Esse incômodo, que inicialmente não consegui decifrar, só foi revelado com o tempo e as viagens pelo sertão. Nesses percursos, testemunhei a ascensão da gentrificação rural: do Maranhão à Bahia, é uma realidade palpável. Durante minha visita ao terreno, percebi que muitos recifenses, incluindo eu, sonhavam em adquirir terras naquela região, muitas vezes sem compreender a complexidade do contexto – incluindo a certa vulnerabilidade dos territórios quilombolas.
É preciso lembrar que, apesar da presença crescente de novos moradores atraídos por nosso estilo de vida e por uma busca por autenticidade, a solução para a crise fundiária no Brasil vai além de um pequeno grupo de hipsters. As raízes da falta de acesso à terra se encontram no latifúndio, na herança desigual, e na voracidade do agronegócio e de grandes empreendimentos turísticos.
Mas, ao abordar o problema, é essencial não perder a transparência sobre as questões que merecem discussão. O geógrafo Martin Philips, em um estudo seminal de 1993, descreveu a gentrificação como uma colonização intraclasse, onde trabalhadores do campo são substituídos por indivíduos de classes mais abastadas. No contexto rural, essa dinâmica pode expulsar agricultores tradicionais em favor de turistas, aposentados e nômades digitais, gerando tensões que precisam ser enfrentadas.
Apesar de menos devastadora que a concentração de terras nas mãos de alguns poucos, a gentrificação rural impacta negativamente os povos originários e tradicionais. Iniciativas que revertem esse processo surgem em todo o Brasil. Um exemplo é a luta do Espaço de Memória Artesão Fernando Rodrigues dos Santos, na Ilha do Ferro, Alagoas, que denuncia a apropriação indevida de saberes e territórios por empresários.

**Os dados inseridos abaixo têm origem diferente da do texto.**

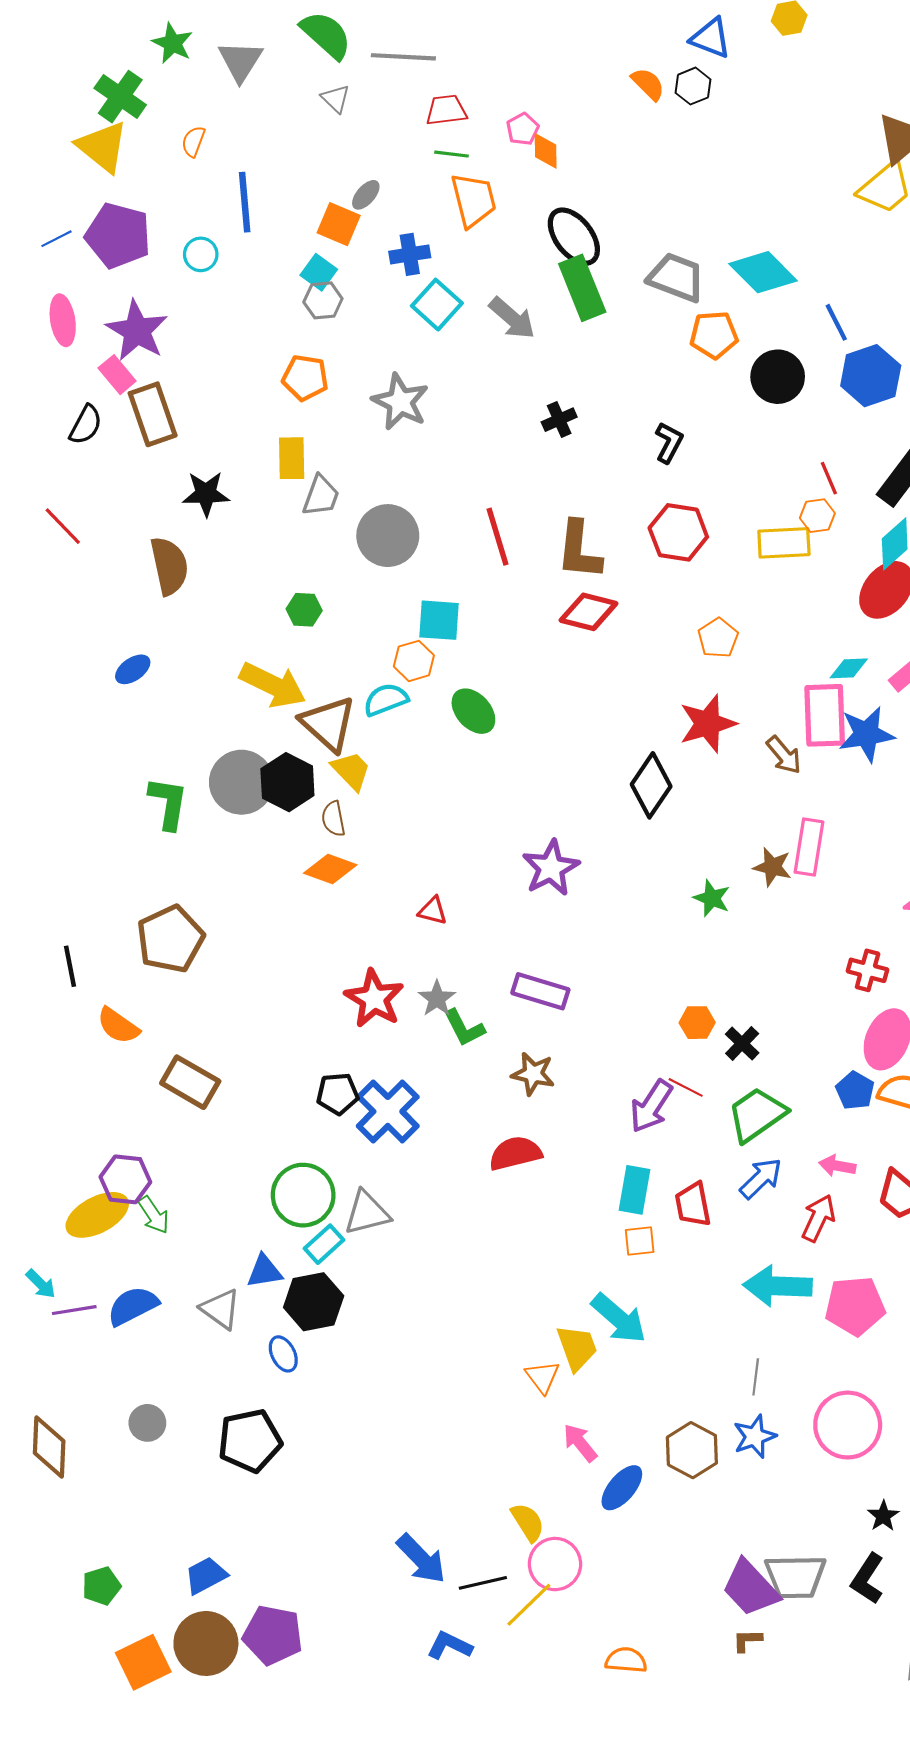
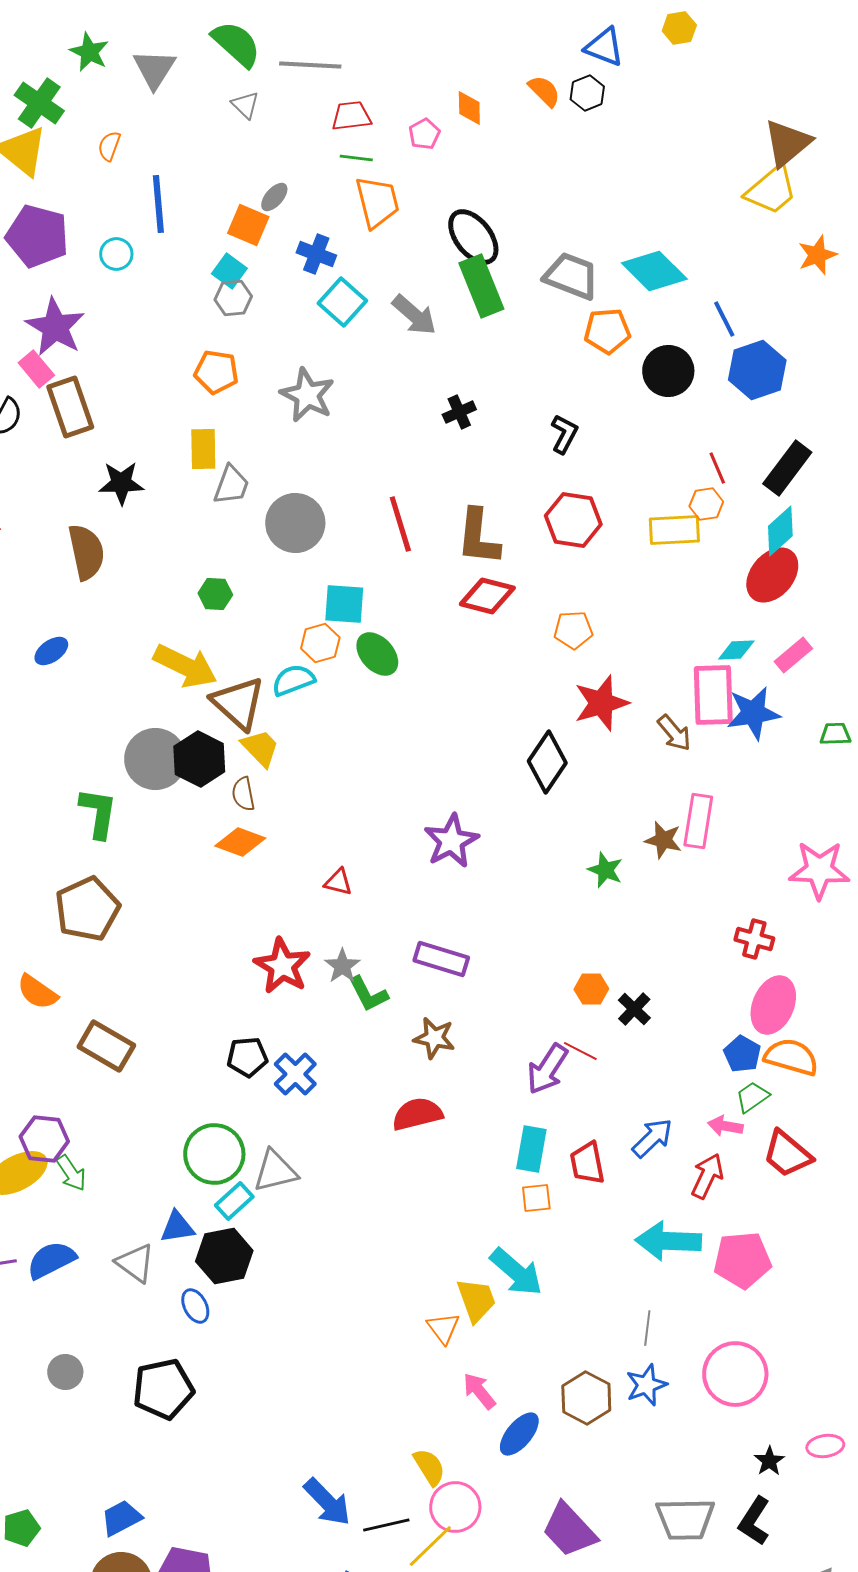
orange diamond: (546, 151) -> (469, 108), moved
blue cross: (410, 254) -> (316, 254), turned 30
orange pentagon: (718, 638) -> (573, 630), moved, turned 30
green ellipse: (473, 711) -> (377, 654), moved
green L-shape: (168, 803) -> (98, 813), moved
blue cross: (388, 1111) -> (295, 1074), size x0.7
green trapezoid: (757, 1115) -> (752, 1097), moved, size x0.6
purple trapezoid: (750, 1588) -> (569, 1530), moved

Em 2026, retornei a Buíque e refleti sobre o que poderia ter sido. Meu olhar se deteve sobre o terreno que poderia ter sido meu, ponderando as implicações de minha presença naquele espaço. Questões surgem: o que minha escolha afeta a vida de quem ali permanece? Qual a minha responsabilidade em um contexto de crescente violência no campo, que não me toca diretamente, pois não sou agricultora? E quais são os limites do turismo de base comunitária nesse cenário?
Ainda estou em busca de respostas. Quando visitar o Vale do Catimbau, que seja com respeito e a consciência da necessidade de preservar os territórios, deixando-os para quem realmente pertence a eles.